EIs Protect Genes from H3K9me2-Spreading–Associated Silencing.

To systematically analyze the potential roles of EIs in preventing H3K9me2-spreading–associated gene silencing, we searched for H3K9ac peaks (see SI Materials and Methods for details) that were unperturbed in H3K9me2-spreading domains, as exemplified by the NEO1 promoter (Fig. S6). Closer inspection of the promoter revealed depletion of H3K9me2 immediately surrounding the region marked by H3K9ac (Fig. S6). We then classified EIs across the genome in both control and Ni-treated cells, as H3K9ac peaks within H3K9me2 domains, resulting in 8,485 EIs in control cells and 10,715 EIs in Ni-treated cells with 5,615 EIs in H3K9me2-spreading domains in Ni-treated cells.
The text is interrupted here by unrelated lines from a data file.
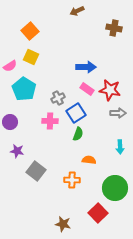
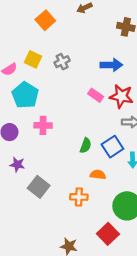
orange square: (30, 31) -> (45, 20), moved
blue arrow: (86, 67) -> (111, 65), moved
gray cross: (58, 98) -> (62, 62), moved
blue square: (76, 113) -> (112, 147), moved
pink cross: (50, 121) -> (43, 125), moved

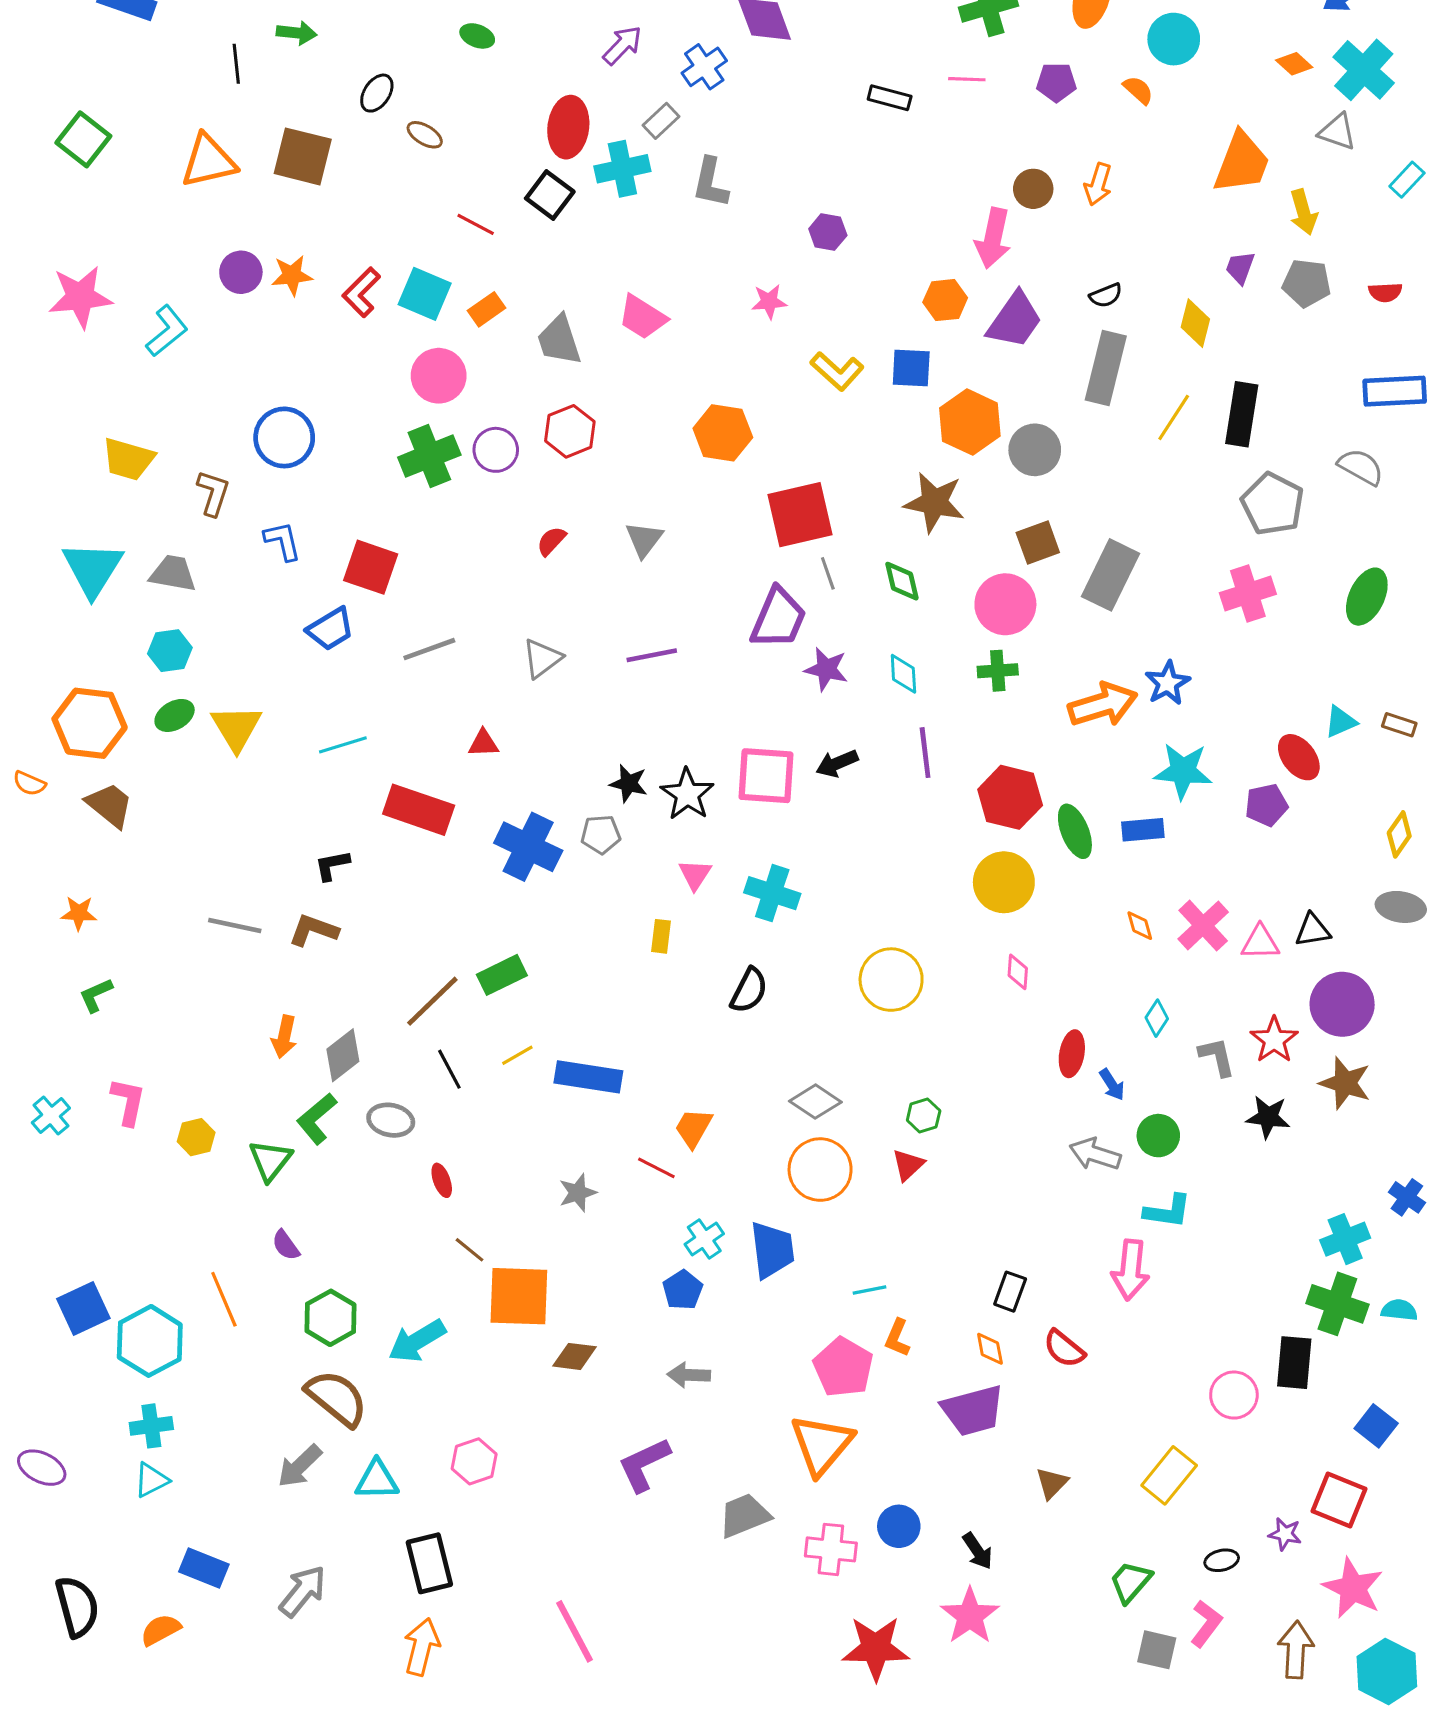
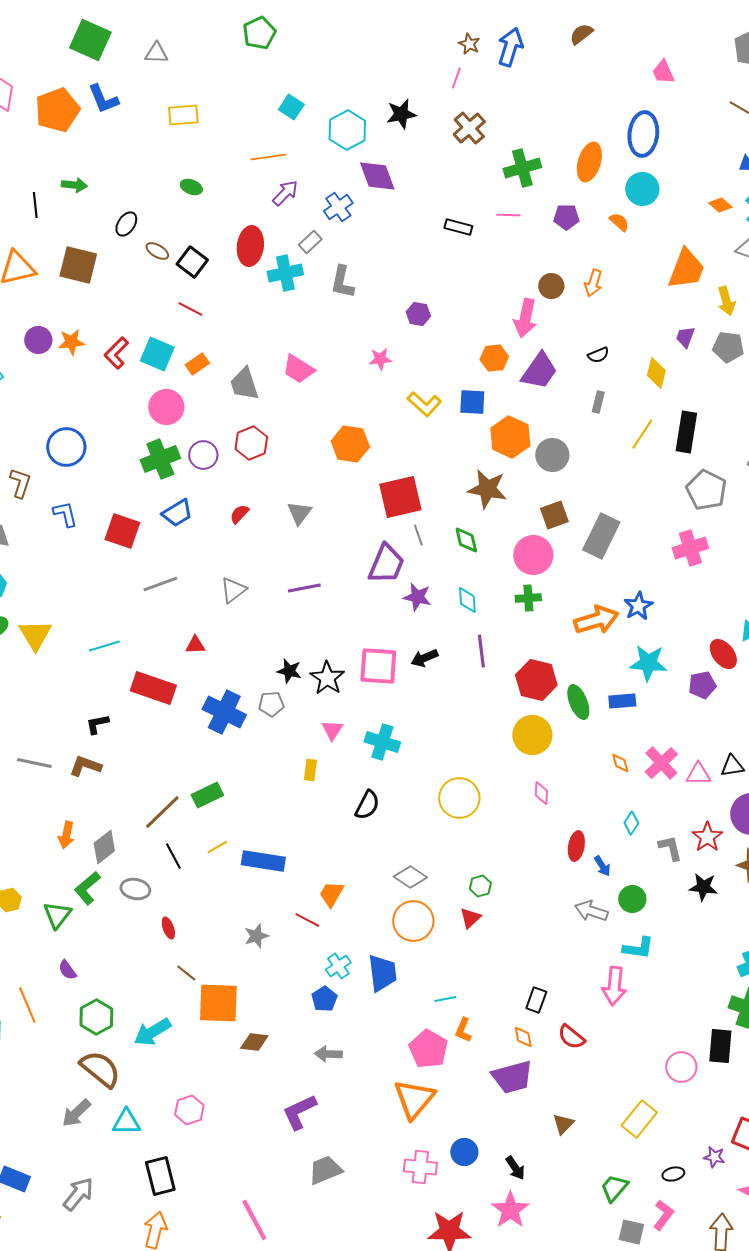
black square: (550, 195) -> (192, 262), moved
gray rectangle: (1106, 368) -> (598, 402), size x0.5
blue trapezoid: (330, 629) -> (177, 513), moved
gray trapezoid: (744, 1515) -> (325, 1170), moved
Examining H3K4me3, H3K9ac, and H3K9me2 profiles around the transcription start sites for genes in H3K9me2-spreading domains with and without EIs indicated that genes in EIs within spreading domains have H3K4me3 in addition to H3K9ac marks and have drastically reduced H3K9me2 signals (Fig. 3A). Furthermore, genes within EIs in spreading domains are protected from Ni silencing compared with genes without EIs in spreading domains (Wilcoxon rank-sum test of FPKM distributions with P ≤ 0.01; see SI Materials and Methods for details). These results suggest that EIs can function to prevent H3K9me2-spreading–associated silencing, analogous to their characterized function in stem cell differentiation (11). To further investigate the role of EIs in preventing gene silencing, we tabulated the genomic distributions of EIs in both control and Ni-treated cells (Fig. 3B). We found that the distribution of EIs in control cells was biased toward intergenic regions vs. promoters whereas in Ni-treated cells the distribution was biased toward promoters vs. intergenic regions (Fig. S7; Fisher’s exact test P < 2.2e-16). These results indicate that H3K9me2 spreading preferentially disrupted EIs in the intergenic regions.

Fig. 3.

Fig. 3.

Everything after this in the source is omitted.